- _Collected data_:
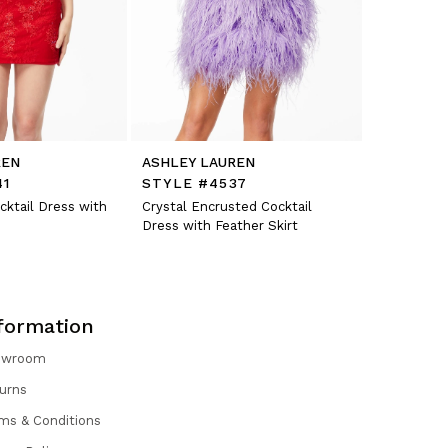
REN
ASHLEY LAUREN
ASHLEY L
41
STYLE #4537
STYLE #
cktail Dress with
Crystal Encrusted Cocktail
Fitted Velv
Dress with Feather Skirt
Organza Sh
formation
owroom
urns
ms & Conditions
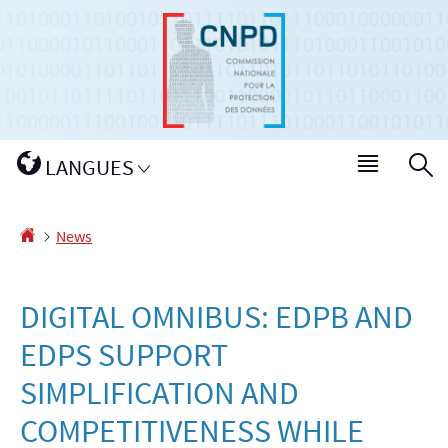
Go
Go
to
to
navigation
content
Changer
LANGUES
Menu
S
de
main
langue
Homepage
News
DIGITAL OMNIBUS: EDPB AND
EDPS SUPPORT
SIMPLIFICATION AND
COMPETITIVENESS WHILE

* * *

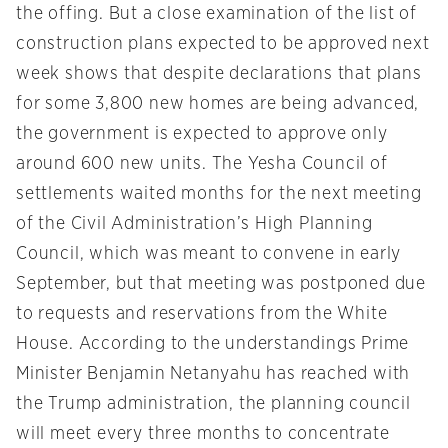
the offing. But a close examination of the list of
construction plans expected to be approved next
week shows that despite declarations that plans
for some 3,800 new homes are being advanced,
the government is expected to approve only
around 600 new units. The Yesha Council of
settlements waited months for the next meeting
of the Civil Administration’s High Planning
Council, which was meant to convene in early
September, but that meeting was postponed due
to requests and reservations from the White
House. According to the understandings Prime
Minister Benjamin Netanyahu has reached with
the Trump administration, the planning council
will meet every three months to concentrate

- _WHAT TO WORK ON_:
Identify every line above that includes the word "next", and show those lines.

- _RESPONSE TO THIS EXERCISE_:
construction plans expected to be approved next
settlements waited months for the next meeting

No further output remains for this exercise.